Q. What can you tell me about sleepwalking? Why does it occur? The 10-year-old daughter of my best friend has started to sleepwalk and it’s scary!

A. Sleepwalking is type of parasomnia (abnormal sleeping pattern). It is more common in children than in adults. There are several different types of NREM parasomnias or sleepwalking. The most common type of sleepwalking tends to occur during the first third of the night in non-REM sleep. This type of sleep is a lighter sleep, and it usually does not involve dreams. The part of the brain that generates complex behaviors is believed to remain awake during "sleep." The sleepwalker will tend to repeat daily activities but likely will not initiate some routine activity that he or she has not done before. During sleeping walking the decision-making part of the brain likely is not awake. There are even some sleepwalkers who try to eat, a condition referred to as nocturnal sleep-related eating disorder (NSRED). This can be dangerous if they cut themselves while trying to fix a snack or burn themselves on the hot stove.
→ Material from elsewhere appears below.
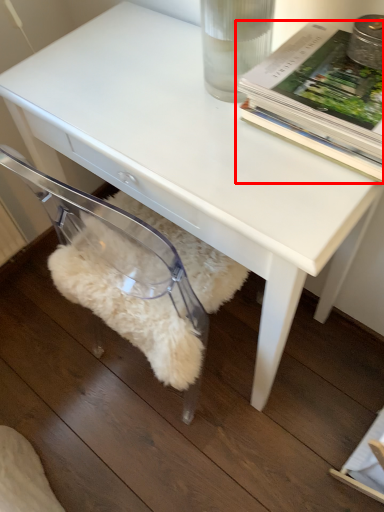 Question: From the image's perspective, what is the correct spatial relationship of book (annotated by the red box) in relation to swivel chair?

Choices:
 (A) above
 (B) below

Answer: (A) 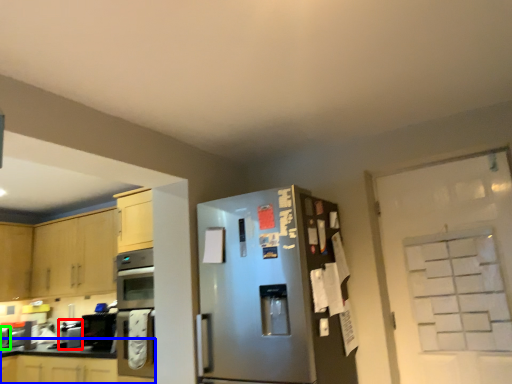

Reportedly, children in the age group of 3-12 have the highest prevalence of sleepwalking. Estimates are that nearly 17 percent of these children walk in their sleep. Typically, sleepwalking in children tends to fall off after puberty.

Interestingly, sleepwalkers often have their eyes wide open during an episode and may even engage in conversation with others. If the individual does not recall the conversation or even the episode of sleepwalking, he or she was likely sleepwalking. Unfortunately, sleepwalking can lead to fatigue and sleepiness the next day and can contribute to sleep deprivation.

Sleepwalking tends to run in families. Children whose parent(s) sleepwalked in childhood are more likely to do so. A study published in the British Journal of Psychology concluded that a first-degree relative of a sleepwalker is ten times more likely to sleepwalk than the rest of the population. A separate study published in the journal Neurology concluded that twins are more likely to sleepwalk. Reportedly, a twin is five times more likely to experience episodes of sleepwalking if the other twin sleepwalks. One study has linked sleepwalking with a mutated gene (located somewhere on chromosome 20) that can be passed from parent to child. Researchers from Washington University School of Medicine reported that those with the mutated gene reportedly have a 50% chance of passing it to the next generation.

Does this mean that sleepwalking in offspring is inevitable? Apparently not. It is likely that heritable factors predispose an individual to develop sleepwalking (and/or night terrors), but the actual exhibition of the trait may be influenced by environmental factors.

Consensus is that there is a reason for sleepwalking to occur. Behaviors do not erupt from a vacuum. Some potential contributors include:

  • Unhealthy sleep routines. Sometimes a bad dream or night terror may trigger it, or a scary movie news reports in living color of natural disasters, or even reading a scary story.
  • Something that changed in the child’s life. Did something change in this child’s life?
    • Has she been given a new chore and is anxious about doing it correctly?
    • Has the family recently moved to a new house or relocated to a different city?
    • Has the child changed schools or moved to another grade with a different teacher?
    • Has the child started taking music lessons and is anxious about performance?
    • Have the parents divorced or did a parent or other close family member become very ill or die?
    • Is the child being subjected to bullying behaviors at school?

If you can figure it out and resolve it, or at least discuss it reassuringly with the child if it cannot be resolve, this may help to relieve some of the anxiety. Sometimes preschoolers sleepwalk as the function of imagination begins to develop. In general, sleepwalking among children tends to peak during preschool years and often resolves after puberty.

At least some sleepwalking may be preventable by developing and maintaining a regular and consistent sleep schedule; going to bed at the same time every night and waking up at the same time each morning. Avoiding mid-day naps may help, as well. Shut off all electronics an hour before bedtime—and minimize exposure to terror-inducing information. Do something restful such as reading a favorite book. Some advocate having a relaxing bedtime routine that ends in the room where the child sleeps.